ABOUT THIS TASK
Where does the string "Kahramanmaraş" occur in the records below? Copy every line that holds it.

SOURCE MATERIAL
╔══
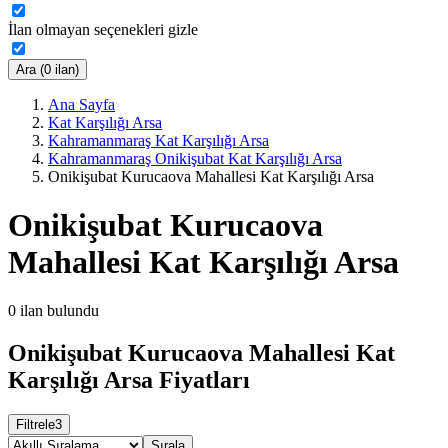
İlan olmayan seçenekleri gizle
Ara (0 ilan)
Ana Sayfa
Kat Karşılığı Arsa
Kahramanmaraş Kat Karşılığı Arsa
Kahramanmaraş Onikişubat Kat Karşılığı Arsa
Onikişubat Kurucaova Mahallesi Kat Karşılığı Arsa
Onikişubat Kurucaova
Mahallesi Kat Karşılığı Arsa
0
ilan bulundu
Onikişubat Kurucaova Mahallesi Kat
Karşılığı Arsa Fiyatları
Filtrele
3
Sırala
╚══
╔══
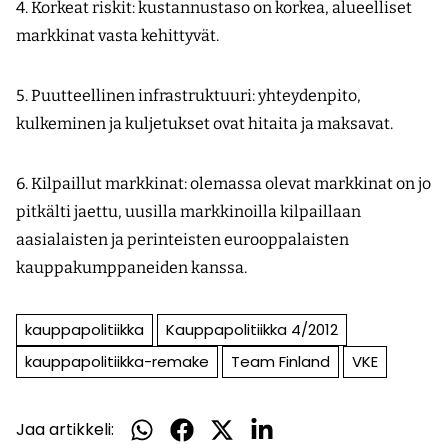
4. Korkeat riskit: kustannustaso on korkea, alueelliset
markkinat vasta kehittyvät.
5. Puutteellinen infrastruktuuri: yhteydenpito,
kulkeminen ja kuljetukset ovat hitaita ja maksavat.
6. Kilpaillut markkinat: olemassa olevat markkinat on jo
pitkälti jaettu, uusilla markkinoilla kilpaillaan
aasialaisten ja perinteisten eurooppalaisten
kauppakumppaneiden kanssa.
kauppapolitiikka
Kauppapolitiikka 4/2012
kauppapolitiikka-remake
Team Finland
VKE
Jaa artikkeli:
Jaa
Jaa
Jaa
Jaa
╚══
╔══
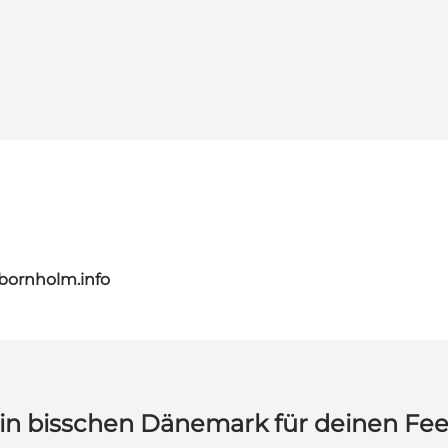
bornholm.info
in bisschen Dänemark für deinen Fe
╚══
ANSWER
Kahramanmaraş Kat Karşılığı Arsa
Kahramanmaraş Onikişubat Kat Karşılığı Arsa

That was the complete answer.